> _Directions_
Give back the records below exactly, every one, with no pictures.

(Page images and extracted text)
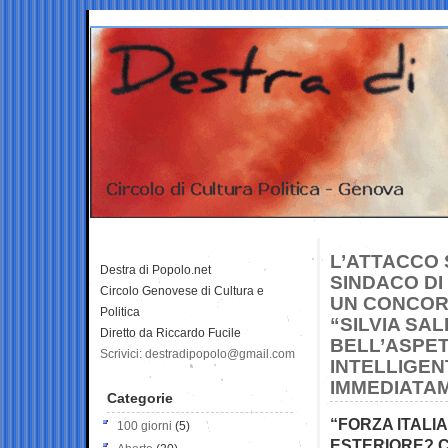
L’ATTACCO 
Destra di Popolo.net
SINDACO DI 
Circolo Genovese di Cultura e
UN CONCORS
Politica
“SILVIA SAL
Diretto da Riccardo Fucile
BELL’ASPET
Scrivici: destradipopolo@gmail.com
INTELLIGEN
IMMEDIATA
Categorie
“FORZA ITALI
100 giorni
(5)
ESTERIORE? 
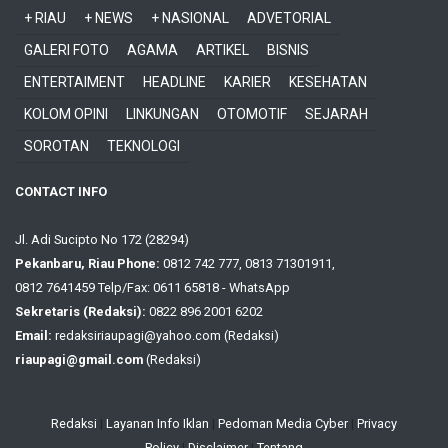
+ RIAU
+ NEWS
+ NASIONAL
ADVETORIAL
GALERI FOTO
AGAMA
ARTIKEL
BISNIS
ENTERTAIMENT
HEADLINE
KARIER
KESEHATAN
KOLOM OPINI
LINKUNGAN
OTOMOTIF
SEJARAH
SOROTAN
TEKNOLOGI
CONTACT INFO
Jl. Adi Sucipto No 172 (28294)
Pekanbaru, Riau Phone:
0812 742 777, 0813 71301911,
0812 7641459 Telp/Fax: 0611 65818 - WhatsApp
Sekretaris (Redaksi):
0822 896 2001 6202
Email:
redaksiriaupagi@yahoo.com (Redaksi)
riaupagi@gmail.com
(Redaksi)
Redaksi
|
Layanan Info Iklan
|
Pedoman Media Cyber
|
Privacy
Policy
|
Disclaimer
|
Tentang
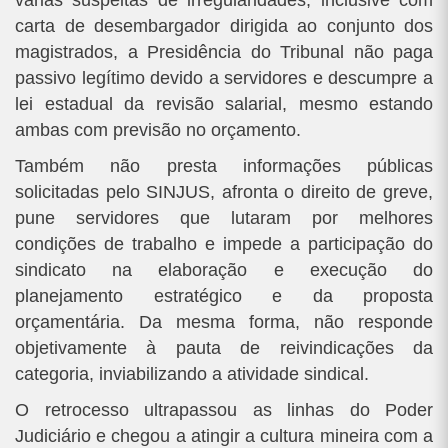
várias suspeitas de irregularidades, inclusive com
carta de desembargador dirigida ao conjunto dos
magistrados, a Presidência do Tribunal não paga
passivo legítimo devido a servidores e descumpre a
lei estadual da revisão salarial, mesmo estando
ambas com previsão no orçamento.
Também não presta informações públicas
solicitadas pelo SINJUS, afronta o direito de greve,
pune servidores que lutaram por melhores
condições de trabalho e impede a participação do
sindicato na elaboração e execução do
planejamento estratégico e da proposta
orçamentária. Da mesma forma, não responde
objetivamente à pauta de reivindicações da
categoria, inviabilizando a atividade sindical.
O retrocesso ultrapassou as linhas do Poder
Judiciário e chegou a atingir a cultura mineira com a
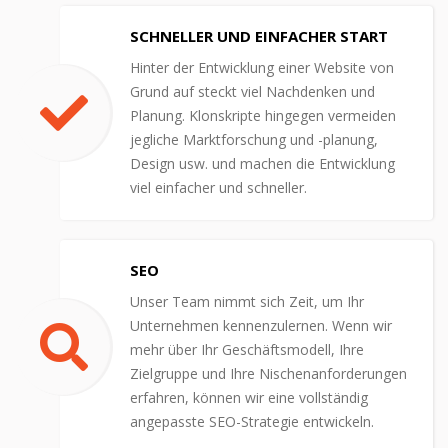
SCHNELLER UND EINFACHER START
Hinter der Entwicklung einer Website von
Grund auf steckt viel Nachdenken und
Planung. Klonskripte hingegen vermeiden
jegliche Marktforschung und -planung,
Design usw. und machen die Entwicklung
viel einfacher und schneller.
SEO
Unser Team nimmt sich Zeit, um Ihr
Unternehmen kennenzulernen. Wenn wir
mehr über Ihr Geschäftsmodell, Ihre
Zielgruppe und Ihre Nischenanforderungen
erfahren, können wir eine vollständig
angepasste SEO-Strategie entwickeln.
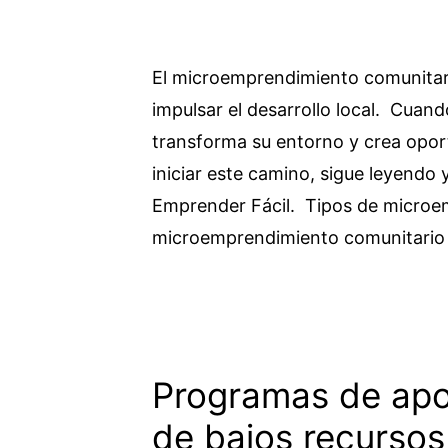
El microemprendimiento comunitar
impulsar el desarrollo local. Cua
transforma su entorno y crea opor
iniciar este camino, sigue leyendo 
Emprender Fácil. Tipos de microe
microemprendimiento comunitari
Programas de ap
de bajos recursos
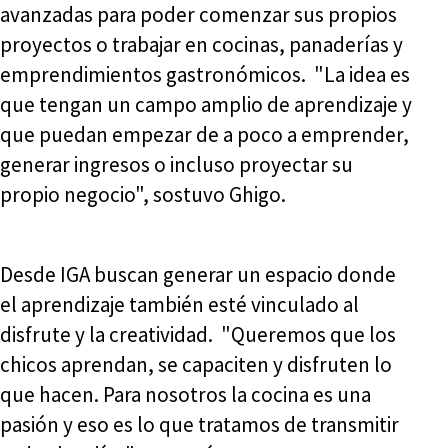
avanzadas para poder comenzar sus propios
proyectos o trabajar en cocinas, panaderías y
emprendimientos gastronómicos. "La idea es
que tengan un campo amplio de aprendizaje y
que puedan empezar de a poco a emprender,
generar ingresos o incluso proyectar su
propio negocio", sostuvo Ghigo.
Desde IGA buscan generar un espacio donde
el aprendizaje también esté vinculado al
disfrute y la creatividad. "Queremos que los
chicos aprendan, se capaciten y disfruten lo
que hacen. Para nosotros la cocina es una
pasión y eso es lo que tratamos de transmitir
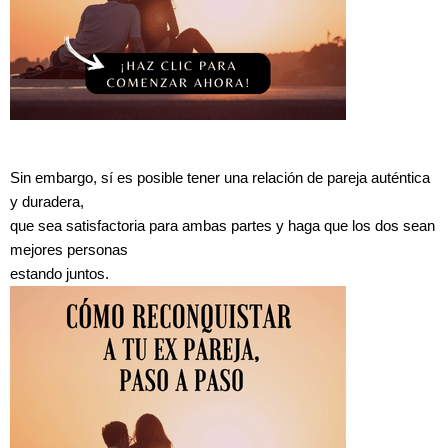
Sin embargo, sí es posible tener una relación de pareja auténtica
y duradera,
que sea satisfactoria para ambas partes y haga que los dos sean
mejores personas
estando juntos.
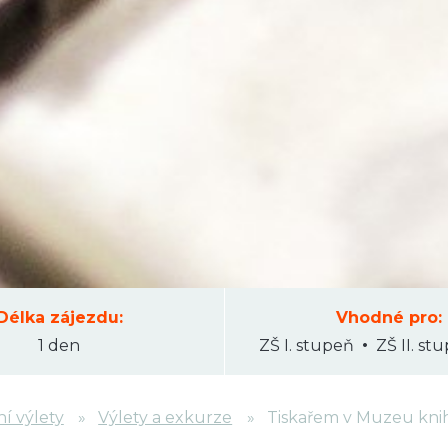
Délka zájezdu:
Vhodné pro:
1 den
ZŠ I. stupeň
ZŠ II. st
ní výlety
Výlety a exkurze
Tiskařem v Muzeu knih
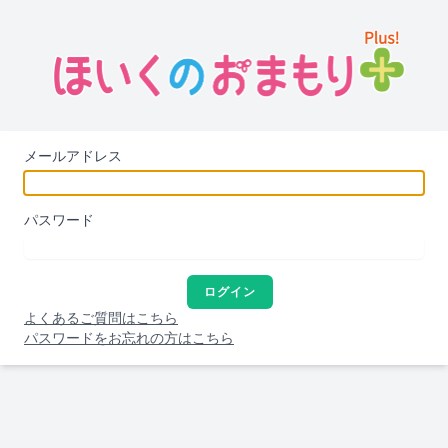
メールアドレス
パスワード
ログイン
よくあるご質問はこちら
パスワードをお忘れの方はこちら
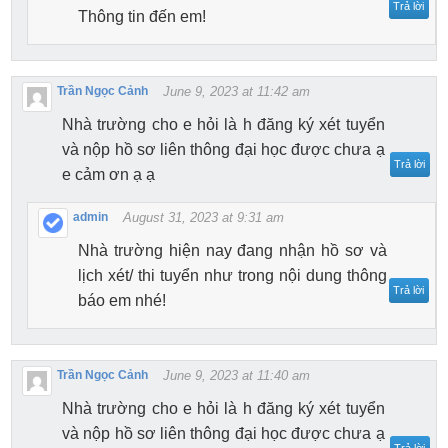
Trả lời
Thông tin đến em!
Trần Ngọc Cảnh
June 9, 2023 at 11:42 am
Nhà trường cho e hỏi là h đăng ký xét tuyển
và nộp hồ sơ liên thông đại học được chưa ạ
Trả lời
e cảm ơn ạ ạ
admin
August 31, 2023 at 9:31 am
Nhà trường hiện nay đang nhận hồ sơ và
lịch xét/ thi tuyển như trong nội dung thông
Trả lời
báo em nhé!
Trần Ngọc Cảnh
June 9, 2023 at 11:40 am
Nhà trường cho e hỏi là h đăng ký xét tuyển
và nộp hồ sơ liên thông đại học được chưa ạ
Trả lời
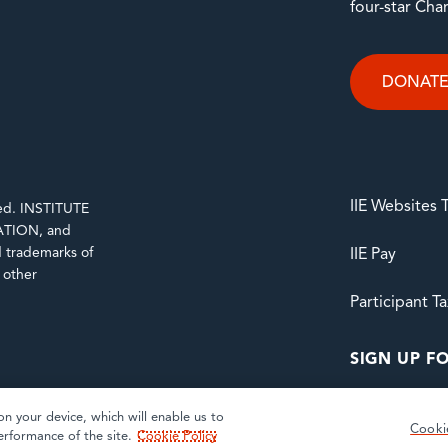
four-star Cha
DONAT
IIE Websites
rved. INSTITUTE
TION, and
trademarks of
IIE Pay
d other
Participant T
SIGN UP FO
on your device, which will enable us to
Cooki
erformance of the site.
Cookie Policy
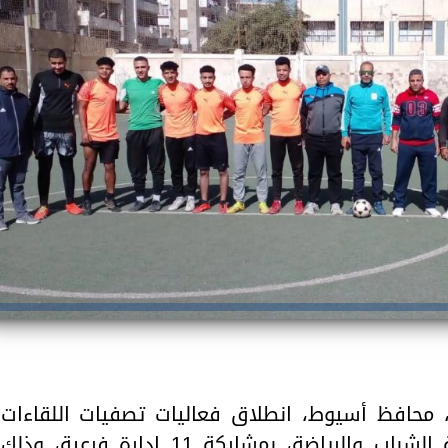
والحنجرة ينجح في استئصال ورم خبيث
الدواء المصرية يشن حملة رقابية مكبرة
لضبط المنشآت الطبية المخالفة
من...
.....
ر، محافظ أسيوط، انطلاق فعاليات تصفيات اللقاءات
الرياضية على مستوى فروع مديرية الشباب والرياضة، بمشاركة 11 إدارة فرعية، وذلك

> _Response to this exercise_
L’ATTACCO 
Destra di Popolo.net
SINDACO DI 
Circolo Genovese di Cultura e
UN CONCORS
Politica
“SILVIA SAL
Diretto da Riccardo Fucile
BELL’ASPET
Scrivici: destradipopolo@gmail.com
INTELLIGEN
IMMEDIATA
Categorie
“FORZA ITALI
100 giorni
(5)
ESTERIORE? 
+ RIAU
+ NEWS
+ NASIONAL
ADVETORIAL
GALERI FOTO
AGAMA
ARTIKEL
BISNIS
ENTERTAIMENT
HEADLINE
KARIER
KESEHATAN
KOLOM OPINI
LINKUNGAN
OTOMOTIF
SEJARAH
SOROTAN
TEKNOLOGI
CONTACT INFO
Jl. Adi Sucipto No 172 (28294)
Pekanbaru, Riau Phone:
0812 742 777, 0813 71301911,
0812 7641459 Telp/Fax: 0611 65818 - WhatsApp
Sekretaris (Redaksi):
0822 896 2001 6202
Email:
redaksiriaupagi@yahoo.com (Redaksi)
riaupagi@gmail.com
(Redaksi)
Redaksi
|
Layanan Info Iklan
|
Pedoman Media Cyber
|
Privacy
Policy
|
Disclaimer
|
Tentang
várias suspeitas de irregularidades, inclusive com
carta de desembargador dirigida ao conjunto dos
magistrados, a Presidência do Tribunal não paga
passivo legítimo devido a servidores e descumpre a
lei estadual da revisão salarial, mesmo estando
ambas com previsão no orçamento.
Também não presta informações públicas
solicitadas pelo SINJUS, afronta o direito de greve,
pune servidores que lutaram por melhores
condições de trabalho e impede a participação do
sindicato na elaboração e execução do
planejamento estratégico e da proposta
orçamentária. Da mesma forma, não responde
objetivamente à pauta de reivindicações da
categoria, inviabilizando a atividade sindical.
O retrocesso ultrapassou as linhas do Poder
Judiciário e chegou a atingir a cultura mineira com a
SCHNELLER UND EINFACHER START
Hinter der Entwicklung einer Website von
Grund auf steckt viel Nachdenken und
Planung. Klonskripte hingegen vermeiden
jegliche Marktforschung und -planung,
Design usw. und machen die Entwicklung
viel einfacher und schneller.
SEO
Unser Team nimmt sich Zeit, um Ihr
Unternehmen kennenzulernen. Wenn wir
mehr über Ihr Geschäftsmodell, Ihre
Zielgruppe und Ihre Nischenanforderungen
erfahren, können wir eine vollständig
angepasste SEO-Strategie entwickeln.
El microemprendimiento comunitar
impulsar el desarrollo local. Cua
transforma su entorno y crea opor
iniciar este camino, sigue leyendo 
Emprender Fácil. Tipos de microe
microemprendimiento comunitari
Programas de ap
de bajos recursos
avanzadas para poder comenzar sus propios
proyectos o trabajar en cocinas, panaderías y
emprendimientos gastronómicos. "La idea es
que tengan un campo amplio de aprendizaje y
que puedan empezar de a poco a emprender,
generar ingresos o incluso proyectar su
propio negocio", sostuvo Ghigo.
Desde IGA buscan generar un espacio donde
el aprendizaje también esté vinculado al
disfrute y la creatividad. "Queremos que los
chicos aprendan, se capaciten y disfruten lo
que hacen. Para nosotros la cocina es una
pasión y eso es lo que tratamos de transmitir
Sin embargo, sí es posible tener una relación de pareja auténtica
y duradera,
que sea satisfactoria para ambas partes y haga que los dos sean
mejores personas
estando juntos.
Délka zájezdu:
Vhodné pro:
1 den
ZŠ I. stupeň
ZŠ II. st
ní výlety
Výlety a exkurze
Tiskařem v Muzeu knih
メールアドレス
パスワード
ログイン
よくあるご質問はこちら
パスワードをお忘れの方はこちら
Trả lời
Thông tin đến em!
Trần Ngọc Cảnh
June 9, 2023 at 11:42 am
Nhà trường cho e hỏi là h đăng ký xét tuyển
và nộp hồ sơ liên thông đại học được chưa ạ
Trả lời
e cảm ơn ạ ạ
admin
August 31, 2023 at 9:31 am
Nhà trường hiện nay đang nhận hồ sơ và
lịch xét/ thi tuyển như trong nội dung thông
Trả lời
báo em nhé!
Trần Ngọc Cảnh
June 9, 2023 at 11:40 am
Nhà trường cho e hỏi là h đăng ký xét tuyển
và nộp hồ sơ liên thông đại học được chưa ạ
Trả lời
four-star Cha
DONAT
IIE Websites
rved. INSTITUTE
TION, and
trademarks of
IIE Pay
d other
Participant T
SIGN UP FO
on your device, which will enable us to
Cooki
erformance of the site.
Cookie Policy
والحنجرة ينجح في استئصال ورم خبيث
الدواء المصرية يشن حملة رقابية مكبرة
لضبط المنشآت الطبية المخالفة
من...
.....
ر، محافظ أسيوط، انطلاق فعاليات تصفيات اللقاءات
الرياضية على مستوى فروع مديرية الشباب والرياضة، بمشاركة 11 إدارة فرعية، وذلك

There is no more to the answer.